[Collected data]
• • • •
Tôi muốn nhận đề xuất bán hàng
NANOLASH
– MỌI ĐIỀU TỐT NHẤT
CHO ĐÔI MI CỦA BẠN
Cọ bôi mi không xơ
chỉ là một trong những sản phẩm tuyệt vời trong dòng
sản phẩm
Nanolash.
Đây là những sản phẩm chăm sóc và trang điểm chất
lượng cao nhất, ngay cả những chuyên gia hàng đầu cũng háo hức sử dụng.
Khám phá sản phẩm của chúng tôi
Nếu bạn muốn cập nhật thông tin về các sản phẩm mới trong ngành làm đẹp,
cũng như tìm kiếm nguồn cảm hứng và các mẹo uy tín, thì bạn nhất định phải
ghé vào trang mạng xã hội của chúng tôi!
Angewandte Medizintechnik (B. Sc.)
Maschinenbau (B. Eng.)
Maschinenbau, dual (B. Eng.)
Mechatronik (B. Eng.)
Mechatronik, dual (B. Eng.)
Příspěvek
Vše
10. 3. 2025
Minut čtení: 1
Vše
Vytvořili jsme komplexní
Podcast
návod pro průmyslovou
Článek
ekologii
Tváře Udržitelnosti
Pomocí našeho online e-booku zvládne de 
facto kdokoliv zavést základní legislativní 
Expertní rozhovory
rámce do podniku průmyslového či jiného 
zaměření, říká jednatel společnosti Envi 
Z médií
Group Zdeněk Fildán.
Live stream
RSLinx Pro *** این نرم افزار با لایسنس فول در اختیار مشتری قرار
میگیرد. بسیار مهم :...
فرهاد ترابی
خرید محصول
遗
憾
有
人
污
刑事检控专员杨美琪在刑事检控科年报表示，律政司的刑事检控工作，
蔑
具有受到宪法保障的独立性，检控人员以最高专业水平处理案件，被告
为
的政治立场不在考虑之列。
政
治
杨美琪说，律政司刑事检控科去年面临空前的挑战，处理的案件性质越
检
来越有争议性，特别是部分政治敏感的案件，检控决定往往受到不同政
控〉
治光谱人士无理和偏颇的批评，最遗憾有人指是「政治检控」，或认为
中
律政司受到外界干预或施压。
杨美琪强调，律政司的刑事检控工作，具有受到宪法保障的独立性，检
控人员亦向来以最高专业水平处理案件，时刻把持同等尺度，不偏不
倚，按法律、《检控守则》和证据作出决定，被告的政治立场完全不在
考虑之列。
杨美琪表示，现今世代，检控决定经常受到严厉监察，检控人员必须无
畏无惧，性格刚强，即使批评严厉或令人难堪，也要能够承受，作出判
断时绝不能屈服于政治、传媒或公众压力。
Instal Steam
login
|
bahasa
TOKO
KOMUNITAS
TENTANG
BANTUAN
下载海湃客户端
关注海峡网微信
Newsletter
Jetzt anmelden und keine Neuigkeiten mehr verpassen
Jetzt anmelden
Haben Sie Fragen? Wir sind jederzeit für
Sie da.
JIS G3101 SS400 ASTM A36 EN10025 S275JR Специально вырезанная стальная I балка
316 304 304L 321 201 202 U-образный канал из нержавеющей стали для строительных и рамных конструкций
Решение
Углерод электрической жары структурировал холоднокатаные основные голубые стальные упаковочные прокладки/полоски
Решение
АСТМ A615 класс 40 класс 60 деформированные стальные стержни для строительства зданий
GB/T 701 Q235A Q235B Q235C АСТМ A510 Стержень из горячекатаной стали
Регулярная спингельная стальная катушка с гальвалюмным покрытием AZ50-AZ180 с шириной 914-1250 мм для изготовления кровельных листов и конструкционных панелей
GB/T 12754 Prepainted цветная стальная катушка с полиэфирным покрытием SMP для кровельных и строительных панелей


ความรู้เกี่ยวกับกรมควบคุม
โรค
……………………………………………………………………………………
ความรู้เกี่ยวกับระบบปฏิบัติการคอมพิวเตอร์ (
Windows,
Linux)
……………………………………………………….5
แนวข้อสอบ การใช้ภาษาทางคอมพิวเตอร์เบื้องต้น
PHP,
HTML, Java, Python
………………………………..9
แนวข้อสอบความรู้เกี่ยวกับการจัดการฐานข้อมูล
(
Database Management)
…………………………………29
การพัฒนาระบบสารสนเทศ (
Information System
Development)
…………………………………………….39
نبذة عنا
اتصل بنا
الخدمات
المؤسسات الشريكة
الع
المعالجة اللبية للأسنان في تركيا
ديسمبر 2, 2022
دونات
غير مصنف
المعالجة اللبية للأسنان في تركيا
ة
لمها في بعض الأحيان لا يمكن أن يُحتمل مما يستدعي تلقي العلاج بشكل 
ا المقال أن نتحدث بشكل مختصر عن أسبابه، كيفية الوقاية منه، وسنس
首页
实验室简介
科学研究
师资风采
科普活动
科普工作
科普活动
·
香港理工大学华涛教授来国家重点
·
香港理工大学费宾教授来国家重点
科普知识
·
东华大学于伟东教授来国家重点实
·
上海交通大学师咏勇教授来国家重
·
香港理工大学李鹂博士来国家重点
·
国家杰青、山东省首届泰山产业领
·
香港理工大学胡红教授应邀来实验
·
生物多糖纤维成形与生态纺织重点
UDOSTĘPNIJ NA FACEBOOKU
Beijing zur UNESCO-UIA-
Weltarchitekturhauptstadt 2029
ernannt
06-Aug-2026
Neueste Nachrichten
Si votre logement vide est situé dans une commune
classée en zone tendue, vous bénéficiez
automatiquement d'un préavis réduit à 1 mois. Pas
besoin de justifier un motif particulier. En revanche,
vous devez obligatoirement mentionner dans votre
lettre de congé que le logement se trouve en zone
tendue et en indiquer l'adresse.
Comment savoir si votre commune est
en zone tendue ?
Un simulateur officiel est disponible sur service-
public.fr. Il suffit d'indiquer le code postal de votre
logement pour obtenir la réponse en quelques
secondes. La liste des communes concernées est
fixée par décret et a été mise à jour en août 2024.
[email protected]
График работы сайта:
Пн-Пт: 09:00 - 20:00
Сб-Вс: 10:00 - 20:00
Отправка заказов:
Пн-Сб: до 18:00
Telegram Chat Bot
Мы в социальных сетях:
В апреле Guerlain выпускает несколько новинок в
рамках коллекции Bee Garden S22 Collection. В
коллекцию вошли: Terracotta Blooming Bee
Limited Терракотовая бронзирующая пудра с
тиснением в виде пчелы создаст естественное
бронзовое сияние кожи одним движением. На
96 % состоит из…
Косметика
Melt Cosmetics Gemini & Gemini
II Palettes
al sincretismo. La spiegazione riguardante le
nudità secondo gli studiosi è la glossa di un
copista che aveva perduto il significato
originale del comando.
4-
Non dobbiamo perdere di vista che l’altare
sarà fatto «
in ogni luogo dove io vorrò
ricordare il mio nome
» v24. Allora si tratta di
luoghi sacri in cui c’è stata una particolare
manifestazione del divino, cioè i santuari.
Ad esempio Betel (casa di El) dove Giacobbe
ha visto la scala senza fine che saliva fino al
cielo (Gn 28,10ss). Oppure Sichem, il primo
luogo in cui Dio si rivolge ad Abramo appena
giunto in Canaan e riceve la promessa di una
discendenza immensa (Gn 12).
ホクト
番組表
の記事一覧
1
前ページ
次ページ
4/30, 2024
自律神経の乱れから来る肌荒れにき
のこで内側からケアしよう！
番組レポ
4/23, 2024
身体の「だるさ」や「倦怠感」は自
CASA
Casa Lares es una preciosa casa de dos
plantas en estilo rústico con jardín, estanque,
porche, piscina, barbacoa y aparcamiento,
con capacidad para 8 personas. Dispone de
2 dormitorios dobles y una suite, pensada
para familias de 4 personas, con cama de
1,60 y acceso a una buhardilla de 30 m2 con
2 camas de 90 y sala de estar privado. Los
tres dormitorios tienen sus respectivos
• • • •
> _WORK ITEM_: All lines above with "بشكل" in them should be returned.

> _TASK ANSWER_:
لمها في بعض الأحيان لا يمكن أن يُحتمل مما يستدعي تلقي العلاج بشكل 
ا المقال أن نتحدث بشكل مختصر عن أسبابه، كيفية الوقاية منه، وسنس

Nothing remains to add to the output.